What to work on: A word-for-word transcription of all the data is required.

═══ Source information ═══

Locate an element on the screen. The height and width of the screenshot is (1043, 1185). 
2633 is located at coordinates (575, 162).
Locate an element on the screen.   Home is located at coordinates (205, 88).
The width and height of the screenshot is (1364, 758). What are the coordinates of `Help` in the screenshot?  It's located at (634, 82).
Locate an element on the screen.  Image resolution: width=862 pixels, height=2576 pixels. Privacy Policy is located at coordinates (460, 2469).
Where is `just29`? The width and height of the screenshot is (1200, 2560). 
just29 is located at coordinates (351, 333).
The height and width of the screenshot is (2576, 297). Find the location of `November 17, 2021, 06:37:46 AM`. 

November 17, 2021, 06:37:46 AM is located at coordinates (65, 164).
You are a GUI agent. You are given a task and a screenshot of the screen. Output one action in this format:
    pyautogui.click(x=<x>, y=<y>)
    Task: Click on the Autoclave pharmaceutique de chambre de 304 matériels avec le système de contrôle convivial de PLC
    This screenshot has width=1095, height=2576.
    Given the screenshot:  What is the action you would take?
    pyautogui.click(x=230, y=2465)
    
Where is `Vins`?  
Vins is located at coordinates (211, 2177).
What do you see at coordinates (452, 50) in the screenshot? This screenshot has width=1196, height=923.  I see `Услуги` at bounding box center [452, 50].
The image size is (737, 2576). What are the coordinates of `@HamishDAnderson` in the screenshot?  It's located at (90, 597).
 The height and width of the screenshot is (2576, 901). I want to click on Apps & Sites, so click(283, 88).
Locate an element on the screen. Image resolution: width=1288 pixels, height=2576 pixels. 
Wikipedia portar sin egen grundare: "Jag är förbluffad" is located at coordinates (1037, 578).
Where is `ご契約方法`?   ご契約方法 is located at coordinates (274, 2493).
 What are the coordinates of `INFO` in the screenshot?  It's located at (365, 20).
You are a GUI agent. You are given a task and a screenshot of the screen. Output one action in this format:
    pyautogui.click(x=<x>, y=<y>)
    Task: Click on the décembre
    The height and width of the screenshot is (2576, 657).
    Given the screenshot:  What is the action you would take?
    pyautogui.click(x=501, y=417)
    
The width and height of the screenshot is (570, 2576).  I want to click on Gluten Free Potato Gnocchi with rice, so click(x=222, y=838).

═══

Finished task:
Locate an element on the screen. The height and width of the screenshot is (1043, 1185). 
2633 is located at coordinates (575, 162).
Locate an element on the screen.   Home is located at coordinates (205, 88).
The width and height of the screenshot is (1364, 758). What are the coordinates of `Help` in the screenshot?  It's located at (634, 82).
Locate an element on the screen.  Image resolution: width=862 pixels, height=2576 pixels. Privacy Policy is located at coordinates (460, 2469).
Where is `just29`? The width and height of the screenshot is (1200, 2560). 
just29 is located at coordinates (351, 333).
The height and width of the screenshot is (2576, 297). Find the location of `November 17, 2021, 06:37:46 AM`. 

November 17, 2021, 06:37:46 AM is located at coordinates (65, 164).
You are a GUI agent. You are given a task and a screenshot of the screen. Output one action in this format:
    pyautogui.click(x=<x>, y=<y>)
    Task: Click on the Autoclave pharmaceutique de chambre de 304 matériels avec le système de contrôle convivial de PLC
    This screenshot has width=1095, height=2576.
    Given the screenshot:  What is the action you would take?
    pyautogui.click(x=230, y=2465)
    
Where is `Vins`?  
Vins is located at coordinates (211, 2177).
What do you see at coordinates (452, 50) in the screenshot? This screenshot has width=1196, height=923.  I see `Услуги` at bounding box center [452, 50].
The image size is (737, 2576). What are the coordinates of `@HamishDAnderson` in the screenshot?  It's located at (90, 597).
 The height and width of the screenshot is (2576, 901). I want to click on Apps & Sites, so click(283, 88).
Locate an element on the screen. Image resolution: width=1288 pixels, height=2576 pixels. 
Wikipedia portar sin egen grundare: "Jag är förbluffad" is located at coordinates (1037, 578).
Where is `ご契約方法`?   ご契約方法 is located at coordinates (274, 2493).
 What are the coordinates of `INFO` in the screenshot?  It's located at (365, 20).
You are a GUI agent. You are given a task and a screenshot of the screen. Output one action in this format:
    pyautogui.click(x=<x>, y=<y>)
    Task: Click on the décembre
    The height and width of the screenshot is (2576, 657).
    Given the screenshot:  What is the action you would take?
    pyautogui.click(x=501, y=417)
    
The width and height of the screenshot is (570, 2576).  I want to click on Gluten Free Potato Gnocchi with rice, so click(x=222, y=838).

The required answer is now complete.